WHAT YOU NEED TO DO ::
In the entries below, find the line with "TUYỂN SINH (292, 284)" and the line with "Trang chủ (143, 284)". Print those two and everything between them exactly, and nothing else.

AVAILABLE DATA ::
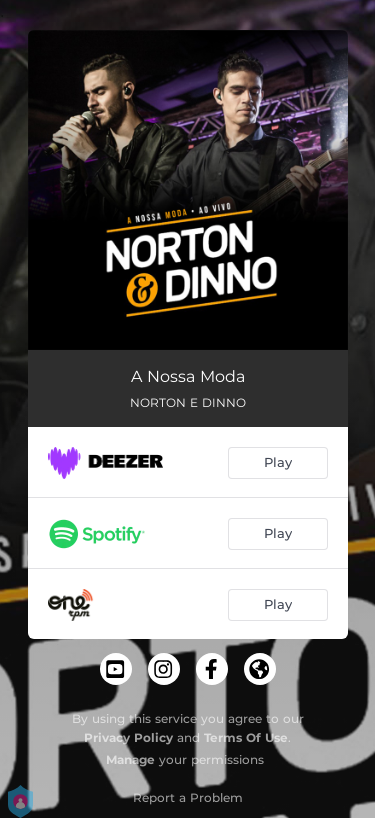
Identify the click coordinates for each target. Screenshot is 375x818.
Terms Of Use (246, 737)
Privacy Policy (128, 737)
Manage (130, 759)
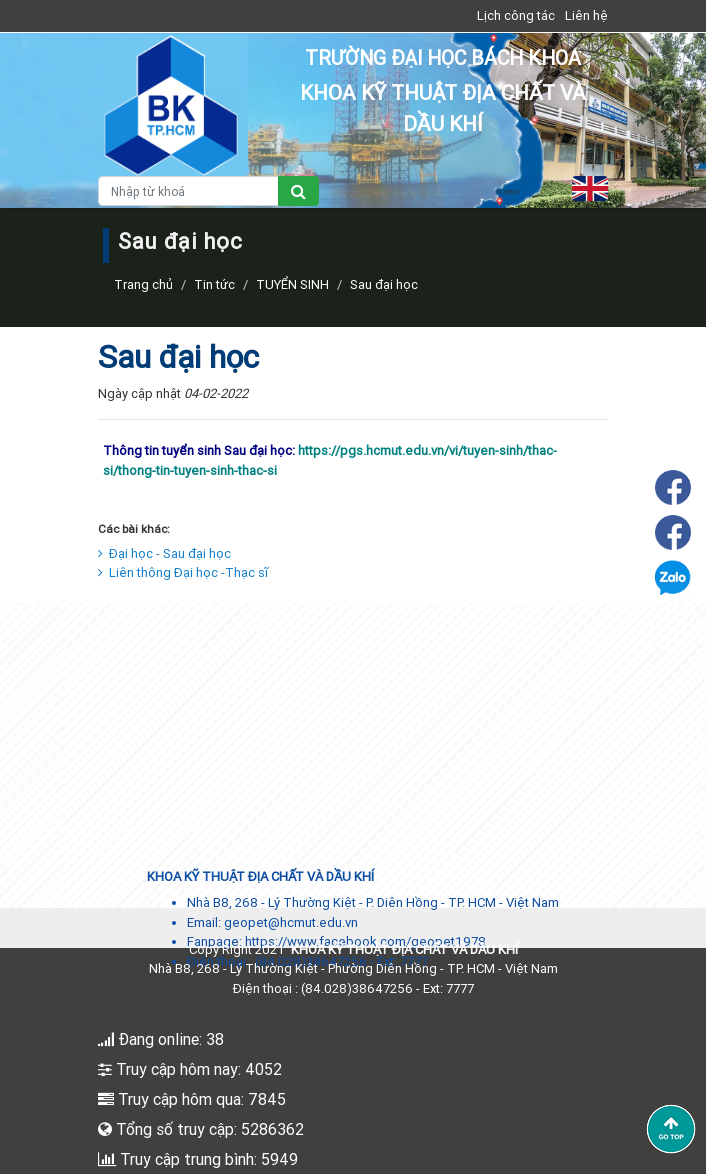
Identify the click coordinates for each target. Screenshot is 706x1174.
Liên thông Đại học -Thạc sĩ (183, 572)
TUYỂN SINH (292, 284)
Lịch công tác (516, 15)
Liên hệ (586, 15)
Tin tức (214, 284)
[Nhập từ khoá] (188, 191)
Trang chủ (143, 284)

* * *

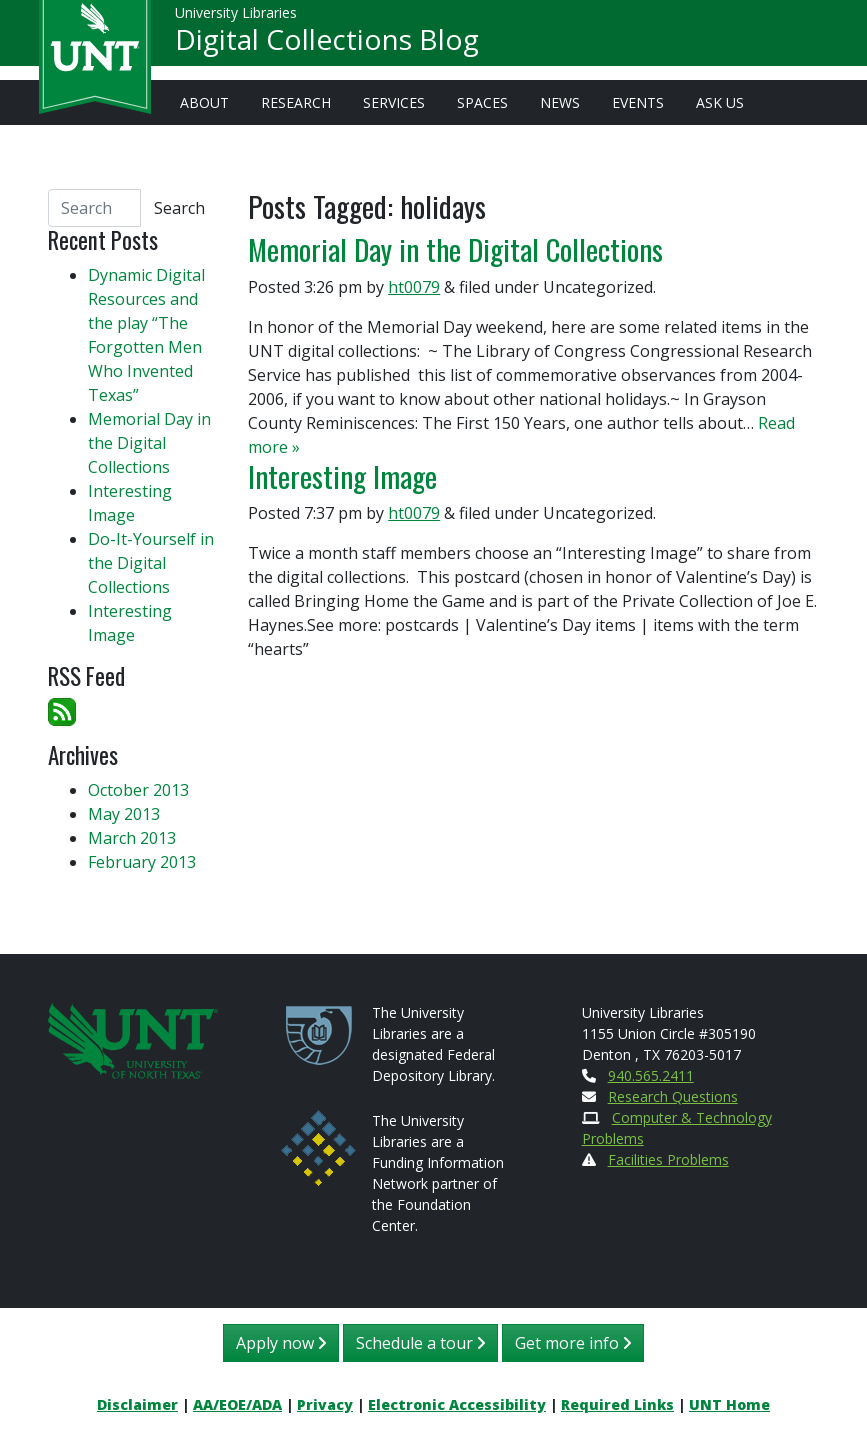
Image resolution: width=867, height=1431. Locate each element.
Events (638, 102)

RESULT OF THE TASK ::
TUYỂN SINH (292, 284)
Lịch công tác (516, 15)
Liên hệ (586, 15)
Tin tức (214, 284)
[Nhập từ khoá] (188, 191)
Trang chủ (143, 284)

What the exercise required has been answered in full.